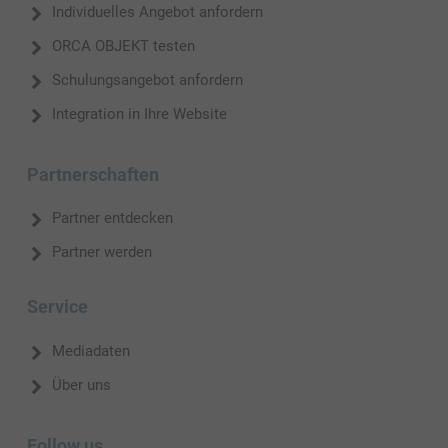
Individuelles Angebot anfordern
ORCA OBJEKT testen
Schulungsangebot anfordern
Integration in Ihre Website
Partnerschaften
Partner entdecken
Partner werden
Service
Mediadaten
Über uns
Follow us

- TASK DESCRIPTION: Write out every line of the preceding listing that contains "anfordern".

- RESPONSE AREA:
Individuelles Angebot anfordern
Schulungsangebot anfordern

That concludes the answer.